Неандерталец был среднего «человеческого» роста – ниже меня почти на голову, – хотя среди своих заметно выделялся. Крупная грудь, широченные плечи. Морда, которую я себя с трудом убедил называть лицом, сплошь испещрённая шрамами. Среди них было два глубоких – в области левого уха и на правой щеке. Тяжёлые надбровные дуги и массивный покатый лоб... эх, знать бы, что за мысли блуждают под ним! Наверняка бродят, ведь ЧЕЛОВЕК же, пусть и «тупикового» рода-племени, расплатившегося исчезновением с лика Вселенной за поражение в эволюционной войне... Его глубоко посаженные тёмные глаза ощупывали меня не менее внимательно.

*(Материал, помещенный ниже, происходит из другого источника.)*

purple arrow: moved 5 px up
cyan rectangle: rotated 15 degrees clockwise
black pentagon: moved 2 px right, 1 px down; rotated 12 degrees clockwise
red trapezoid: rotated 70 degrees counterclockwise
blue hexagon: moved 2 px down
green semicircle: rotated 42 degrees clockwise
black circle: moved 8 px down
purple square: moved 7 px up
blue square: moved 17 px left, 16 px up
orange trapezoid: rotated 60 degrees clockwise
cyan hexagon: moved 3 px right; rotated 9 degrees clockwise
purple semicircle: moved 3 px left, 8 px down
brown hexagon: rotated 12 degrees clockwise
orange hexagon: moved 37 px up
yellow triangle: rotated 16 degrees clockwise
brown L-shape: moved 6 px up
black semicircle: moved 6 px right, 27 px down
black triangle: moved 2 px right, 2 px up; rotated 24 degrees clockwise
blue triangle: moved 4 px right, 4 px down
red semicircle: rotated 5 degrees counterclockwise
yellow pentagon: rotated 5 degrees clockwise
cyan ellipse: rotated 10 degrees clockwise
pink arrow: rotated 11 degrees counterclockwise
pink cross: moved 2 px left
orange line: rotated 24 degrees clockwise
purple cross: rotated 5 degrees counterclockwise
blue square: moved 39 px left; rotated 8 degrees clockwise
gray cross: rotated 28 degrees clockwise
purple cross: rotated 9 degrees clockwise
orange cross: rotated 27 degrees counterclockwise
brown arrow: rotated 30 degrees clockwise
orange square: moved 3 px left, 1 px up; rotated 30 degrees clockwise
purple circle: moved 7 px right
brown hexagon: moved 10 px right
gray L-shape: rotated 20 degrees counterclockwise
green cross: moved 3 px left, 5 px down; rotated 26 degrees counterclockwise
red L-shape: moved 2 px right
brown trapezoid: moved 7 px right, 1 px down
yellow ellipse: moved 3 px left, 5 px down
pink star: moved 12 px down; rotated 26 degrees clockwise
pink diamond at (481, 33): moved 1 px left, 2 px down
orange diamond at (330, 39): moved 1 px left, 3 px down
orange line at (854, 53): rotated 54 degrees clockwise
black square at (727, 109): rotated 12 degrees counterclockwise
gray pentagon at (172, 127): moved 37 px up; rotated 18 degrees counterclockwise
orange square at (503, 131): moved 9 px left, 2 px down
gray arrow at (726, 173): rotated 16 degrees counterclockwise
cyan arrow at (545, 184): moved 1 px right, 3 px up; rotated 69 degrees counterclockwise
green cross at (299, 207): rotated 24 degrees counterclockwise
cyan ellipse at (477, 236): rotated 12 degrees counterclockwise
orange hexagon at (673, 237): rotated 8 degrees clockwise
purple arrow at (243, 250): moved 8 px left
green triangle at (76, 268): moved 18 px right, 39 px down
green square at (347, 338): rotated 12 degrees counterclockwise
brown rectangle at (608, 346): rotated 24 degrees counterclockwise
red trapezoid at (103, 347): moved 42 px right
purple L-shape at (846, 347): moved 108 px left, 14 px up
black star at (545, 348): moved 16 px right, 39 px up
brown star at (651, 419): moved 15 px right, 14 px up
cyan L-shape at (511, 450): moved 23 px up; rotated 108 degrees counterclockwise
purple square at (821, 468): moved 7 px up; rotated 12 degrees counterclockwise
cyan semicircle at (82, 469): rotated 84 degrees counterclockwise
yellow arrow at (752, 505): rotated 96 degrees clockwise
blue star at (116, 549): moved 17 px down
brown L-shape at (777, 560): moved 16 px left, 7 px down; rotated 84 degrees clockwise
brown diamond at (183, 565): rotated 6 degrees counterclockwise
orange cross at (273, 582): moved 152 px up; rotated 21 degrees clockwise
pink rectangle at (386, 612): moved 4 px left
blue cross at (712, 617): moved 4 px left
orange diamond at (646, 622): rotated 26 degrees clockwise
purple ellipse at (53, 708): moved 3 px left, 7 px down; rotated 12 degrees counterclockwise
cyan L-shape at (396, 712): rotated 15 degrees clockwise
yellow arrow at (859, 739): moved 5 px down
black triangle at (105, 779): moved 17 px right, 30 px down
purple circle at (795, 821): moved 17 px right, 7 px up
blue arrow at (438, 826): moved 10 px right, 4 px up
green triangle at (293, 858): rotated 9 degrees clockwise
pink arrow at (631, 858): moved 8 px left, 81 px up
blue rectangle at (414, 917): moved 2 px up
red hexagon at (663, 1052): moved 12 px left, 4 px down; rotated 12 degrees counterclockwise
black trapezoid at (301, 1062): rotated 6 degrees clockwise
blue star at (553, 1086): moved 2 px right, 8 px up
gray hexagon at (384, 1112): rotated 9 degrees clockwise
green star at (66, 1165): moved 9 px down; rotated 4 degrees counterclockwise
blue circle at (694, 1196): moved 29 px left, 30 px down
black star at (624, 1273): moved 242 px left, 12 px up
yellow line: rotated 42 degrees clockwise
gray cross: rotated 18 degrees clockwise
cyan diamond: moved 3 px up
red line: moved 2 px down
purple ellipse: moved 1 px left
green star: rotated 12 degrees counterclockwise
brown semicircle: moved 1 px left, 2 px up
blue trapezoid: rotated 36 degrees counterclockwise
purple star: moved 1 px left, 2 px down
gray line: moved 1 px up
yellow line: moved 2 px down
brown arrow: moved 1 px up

Из всей одежды на вожде по-прежнему была лишь волчья шкура, прикрывающая чресла и окрестности. Так же негусто было и с вооружением – ничего кроме массивного копья с каменным наконечником, на которое неандерталец иногда опирался при ходьбе.
Верхняя губа вождя приподнялась, обнажив мощные передние зубы. Из утробы наружу вырвалось негромкое уверенное рычание. В глазах возникло нечто осмысленное. Толстые губы искривились, зашевелились, как будто что-то пережёвывали, и я опять услышал его неповторимый глухой голос:
– Кром-вождь... – тычок в свою грудь, – приветствует тебя... Алисей... друг.
И я понял его! Дословно. Неужто в разговорах с человеком «тупиковой ветви» всепланетный толмач продолжает функционировать? Или – я хорошо запомнил обертона рычания... дословно.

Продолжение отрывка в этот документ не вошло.